The United States’ foreign router ban didn’t make a whole lot of sense, and today may not change that. The FCC has just granted Netgear a conditional approval to import its future consumer routers, cable modems, and cable gateways into the US through October 1st, 2027 — even though the company builds those devices in Asia and has not announced any plan to bring manufacturing to the United States.

Neither the FCC’s announcement nor Netgear’s announcement explain why Netgear was granted the temporary exemption. The FCC only states that the Pentagon has now made “a specific determination” that “such devices do not pose risks to U.S. national security.”

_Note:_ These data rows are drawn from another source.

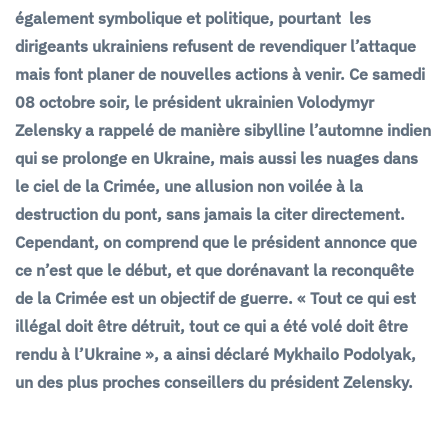
également symbolique et politique, pourtant les
dirigeants ukrainiens refusent de revendiquer l’attaque
mais font planer de nouvelles actions à venir. Ce samedi
08 octobre soir, le président ukrainien Volodymyr
Zelensky a rappelé de manière sibylline l’automne indien
qui se prolonge en Ukraine, mais aussi les nuages dans
le ciel de la Crimée, une allusion non voilée à la
destruction du pont, sans jamais la citer directement.
Cependant, on comprend que le président annonce que
ce n’est que le début, et que dorénavant la reconquête
de la Crimée est un objectif de guerre. « Tout ce qui est
illégal doit être détruit, tout ce qui a été volé doit être
rendu à l’Ukraine », a ainsi déclaré Mykhailo Podolyak,
un des plus proches conseillers du président Zelensky.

That’s strange, given how the FCC’s original and exceptionally loose justification for the entire router ban was that foreign routers automatically pose a national security threat because of incidents like Volt Typhoon, where Netgear routers were among those primarily targeted by the Chinese hacking group. (The issue was arguably US telecom companies and router owners not following basic security best practices like updating firmware and changing default passwords, not the routers themselves.)

The FCC’s approval is also strange because the agency’s Conditional Approval process makes router makers submit “a detailed, time-bound plan to establish or expand manufacturing in the United States,” but Netgear has not publicly committed to US manufacturing as of today.

When public companies make material disclosures that might affect their fortunes, they’re legally required to inform investors — and Netgear did do that in this case, submitting these two documents to the US Securities and Exchange Commission (SEC). But Netgear doesn’t say anything about US manufacturing there. Perhaps Netgear doesn’t think it’s investing enough in US manufacturing for it to be a material disclosure? Perhaps Netgear isn’t investing in US manufacturing at all?

Netgear didn’t immediately respond to a request for comment. We’ve asked Netgear and the FCC to specifically answer whether Netgear submitted “a detailed, time-bound plan to establish or expand manufacturing in the United States” as well as “A description of committed and planned capital expenditures, financing, or other investments dedicated to U.S.-based manufacturing and assembly over the next 1-5 years.” Both are items the FCC specifically asks for when granting conditional approval.

Specifically, the FCC says it has granted conditional approval for these specific lines of routers, not that it matters very much:

Netgear, Inc.‘s Nighthawk consumer mesh, mobile and standalone routers (R, RAX, RAXE, RS, MK, MR, M and MH series), Orbi consumer mesh, mobile and standalone routers (RBK, RBE, RBR, RBRE, LBR, LBK and CBK series), cable gateways (CAX series) and cable modems (CM series)

As I explained last month, the US foreign router ban is on future routers that companies want to import, sell, and market in the United States, not existing ones. Does this mean Netgear can bring any router it wants to the US just by giving it one of these names? I have asked the FCC, and I’ll let you know what I hear.

Lastly, Netgear has made a pair of potentially misleading statements today that we should probably address.

In its SEC disclosure, the company suggests that it is free to “update the software on existing consumer routers indefinitely” as long as it keeps getting conditional approvals, and that without a conditional approval it would have had to stop doing so in March 2027. But as the FCC has itself explained, router makers do not need any FCC approval for software and security updates, only updates that change the performance of their radios.

Second, Netgear’s CEO is suggesting today that the US government’s foreign router ban was actually about “stronger safety and security standards.” “This aligns with our security-first approach, and we believe the steps the FCC are taking will help ensure the security of your digital front door and home networking products,” he writes.

But as we’ve explained, the steps the FCC are taking have nothing to do with safety and security standards — the FCC asks precisely zero questions about safety and security in order to secure a conditional approval — and everything to do with where a router is physically made.

We’re asking Netgear if it has voluntarily improved its security in any way to help satisfy the FCC.